TO anyone that doesn't understand really basic science, these are impressive. But to anyone with an ounce of common sense, they're laughable.
They got MILLIONS in government funding that went nowhere. Because they cannot work in that scale.
If you want any solar panel to be efective it's got to TRACK the sun. Otherwise you're getting efficiency for a small part of the day. Also, putting a solar panel UNDERNEATH vehickes to immediately get dirty and damaged is one of the stupidest ideas ever.
So of course the small trial they carried out (which is still there) is a laughable, badly put together walkway.
AI cannot understand most lieterary devices.
And while it is possible to write something without such devices.. well the writing comes off as flat and every character sounds the same.
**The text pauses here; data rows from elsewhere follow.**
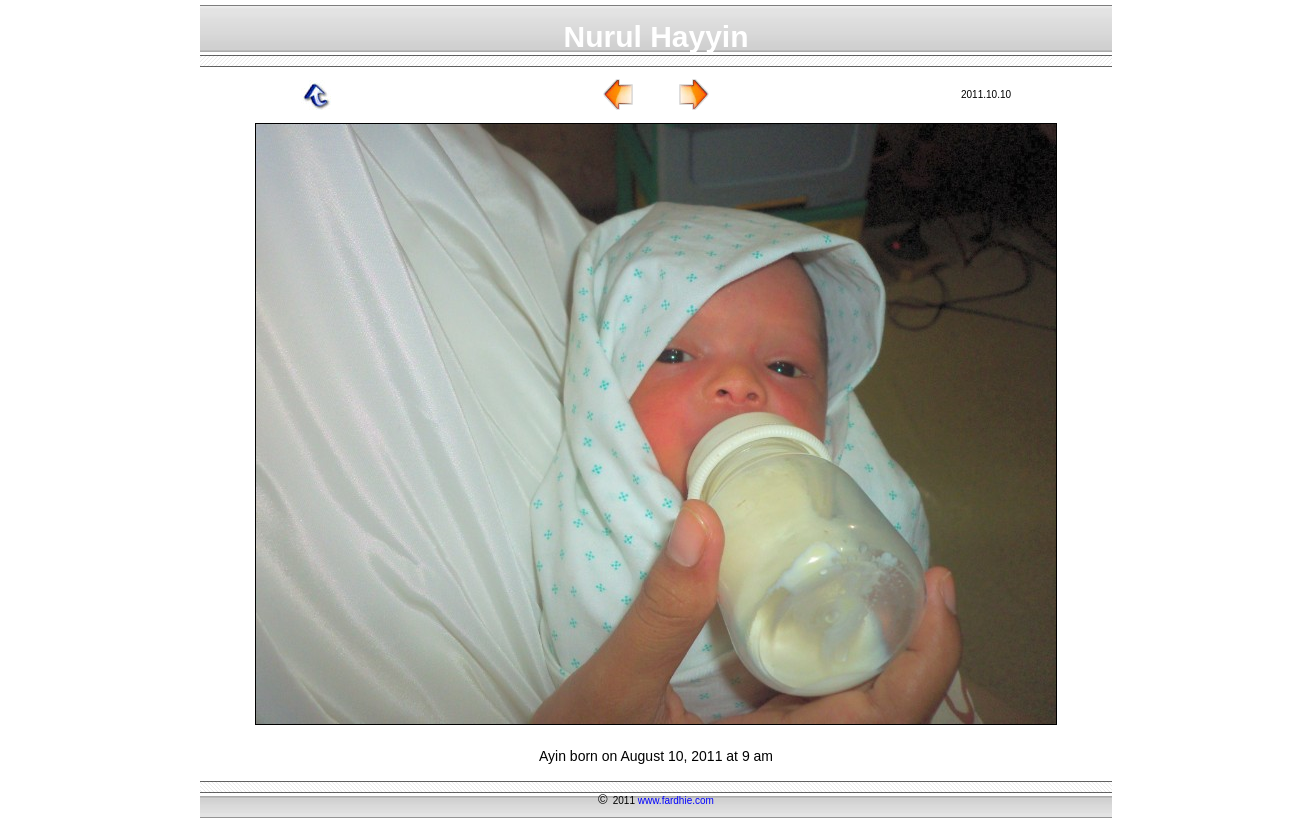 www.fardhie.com (676, 800) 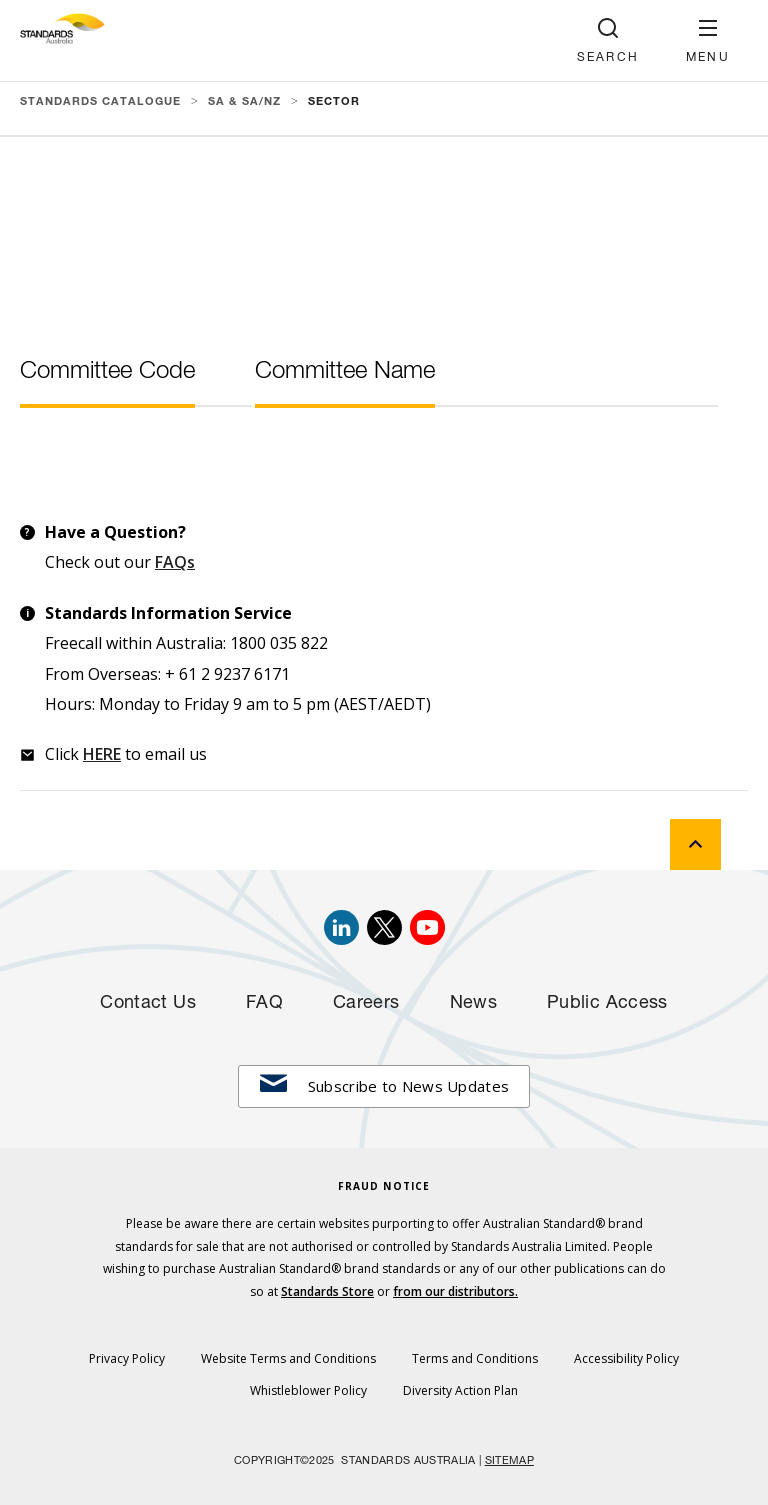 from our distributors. (455, 1291)
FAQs (175, 562)
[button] (708, 40)
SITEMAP (509, 1461)
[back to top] (695, 844)
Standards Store (327, 1291)
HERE (102, 754)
Not to mention things like effective timing.
So writing is INCREDIBLY complex and detailed. Having written for magazines, I was always aware not just of editing and re-editing to get word count down, and keep it interesting, but also being over zealous at avoiding things like repeated words or the bane of every writer - the cliché.
AI ain't going to get that so it will be dead easy to spot the patterns. Yet another reason why it won't work.
A piece of creative advice I got decades back that has stuck with me.
Can be a pain.
Because something like the latter has already been done through a mod for Skyrim and Fallout. You obtain an API key for your preferred LLM and plug it into the mod and you can have dynamic voice/text conversations with the NPCs in those games. You can use it to add background and history and lore to those custom NPCs or edit the existing information of current characters to make Lydia, for example, act like a ditzy valley girl.
It's actually really cool and makes the games much more immersive but as of right now, I'm not sure how doable it is for most video games because API keys are not free. I doubt the production/development studio is going to front the costs that come with using AI with potentially millions of players interacting with AI controlled NPCs. Everything would go to a subscription model with microtransactions.
ie. one that resides on my laptop and doesnt burn down a rainforest to give me some vaguely related replies.
How large are the Turing Test pieces of software mega/gigabyte wise?
I'd love to see a semi intelligent AI system in games and we've already had examples of basic AI chat over the decades from some devs.
I think the first one I played with was in The Science Museum in London back in the late 70s and it blew my little mind.
AI is a great tool but it does pose some worrying conundrums.
But regardless of that I think we will see AI more and more in gaming over the next decade.